AutoML software companies may take a few different approaches. One approach is to take the data and train every kind of model, picking the one that works best. Another is to build one or more models that combine the others, which sometimes give better results. Businesses ranging from motor vehicles to data management, analytics and translation are seeking refined machine learning models through the use of AutoML. With a marked shortage of AI experts, this technology will help democratise the tech and cut down computing costs.
Despite its name, AutoML has so far relied a lot on human input to code instructions and programs that tell a computer what to do. Users then still have to code and ‘tune’ algorithms to serve as ‘building blocks’ for the machine to get started. There are pre-made algorithms that beginners can use, but it’s not quite ‘automatic’.
Google computer scientists believe they have come up with a new AutoML method that can generate the best possible algorithm for a specific function, without human intervention. The new method is dubbed AutoML-Zero, which works by continuously trying algorithms against different tasks, and improving upon them using a process of elimination, much like Darwinian evolution.
Solving its own carbon footprint
AI and machine learning may be streamlining processes, but they are doing so at some cost to the environment.
AI is computationally intensive (it uses a whole load of energy), which explains why a lot of its advances have been top-down. As more companies look to cut costs and utilize AI, the spotlight will fall on the development and maintenance of energy-efficient AI devices, and tools that can be used to turn the tide by pointing AI expertise towards large-scale energy management.
Artificial Intelligence also has a role in augmenting energy efficiency. Tech giants are using systems that can gather data from sensors every five minutes, and use algorithms to predict how different combinations of actions will positively or negatively affect energy use.

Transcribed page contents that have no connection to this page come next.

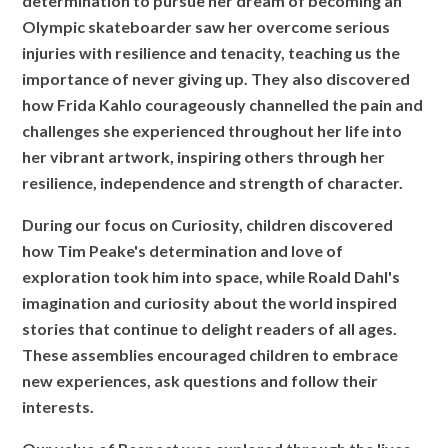
determination to pursue her dream of becoming an
Olympic skateboarder saw her overcome serious
injuries with resilience and tenacity, teaching us the
importance of never giving up. They also discovered
how Frida Kahlo courageously channelled the pain and
challenges she experienced throughout her life into
her vibrant artwork, inspiring others through her
resilience, independence and strength of character.
During our focus on Curiosity, children discovered
how Tim Peake's determination and love of
exploration took him into space, while Roald Dahl's
imagination and curiosity about the world inspired
stories that continue to delight readers of all ages.
These assemblies encouraged children to embrace
new experiences, ask questions and follow their
interests.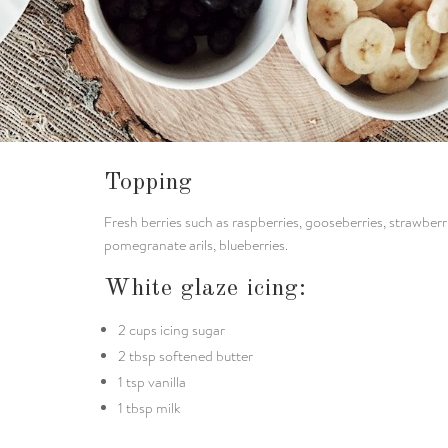
Topping
Fresh berries such as raspberries, gooseberries, strawberr
pomegranate arils, blueberries.
White glaze icing:
2 cups icing sugar
2 tbsp softened butter
1 tsp vanilla
1 tbsp milk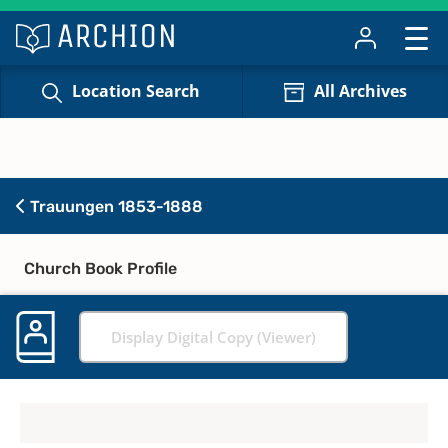
Location Search
All Archives
Trauungen 1853-1888
Church Book Profile
Display Digital Copy (Viewer)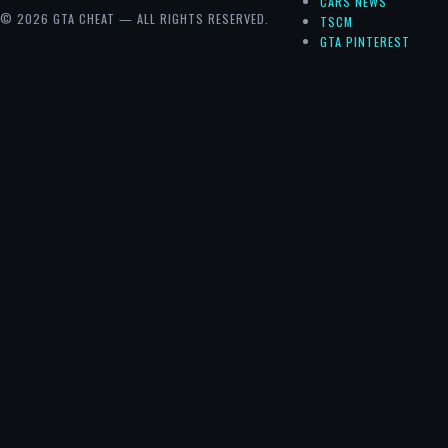
CARS NEWS
© 2026 GTA CHEAT — ALL RIGHTS RESERVED.
TSCM
GTA PINTEREST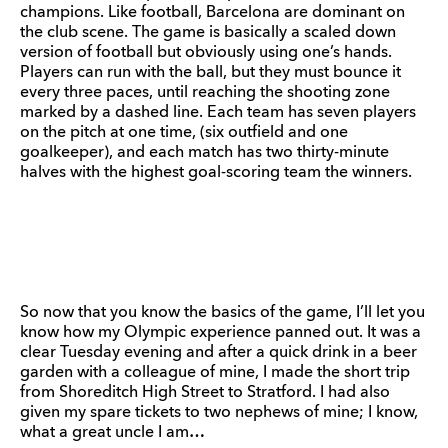
champions. Like football, Barcelona are dominant on
the club scene. The game is basically a scaled down
version of football but obviously using one’s hands.
Players can run with the ball, but they must bounce it
every three paces, until reaching the shooting zone
marked by a dashed line. Each team has seven players
on the pitch at one time, (six outfield and one
goalkeeper), and each match has two thirty-minute
halves with the highest goal-scoring team the winners.
So now that you know the basics of the game, I’ll let you
know how my Olympic experience panned out. It was a
clear Tuesday evening and after a quick drink in a beer
garden with a colleague of mine, I made the short trip
from Shoreditch High Street to Stratford. I had also
given my spare tickets to two nephews of mine; I know,
what a great uncle I am…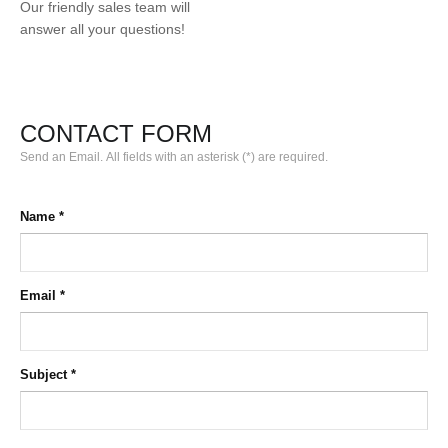
Our friendly sales team will
answer all your questions!
CONTACT FORM
Send an Email. All fields with an asterisk (*) are required.
Name
*
Email
*
Subject
*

In 2018, China’s data centers produced 99 million metric tons of carbon dioxide (that’s equivalent to 21 million cars on the road). Worldwide, data centers consume 3 to 5 percent of total global electricity, and that will continue to rise as we rely more on cloud-bases services. Savvy to the need to ‘go green’, tech giants are now employing AI systems that can gather data from sensors every five minutes, and use algorithms to predict how different combinations of actions will positively or negatively affect energy use. AI tools can also spot issues with cooling systems before they happen, avoiding costly shutdowns and outages for cloud customers.
From low power AI processors in edge technologies to large scale renewable energy solutions (that’s AI dictating the angle of solar panels, and predicting wind power output based on weather forecasts), there are positive moves happening as we enter the 2020s. More green-conscious, AI-intensive tech firms are popping all the time, and we look forward to seeing how they navigate the double-edged sword of energy-guzzling AI being used to mitigate the guzzling of energy.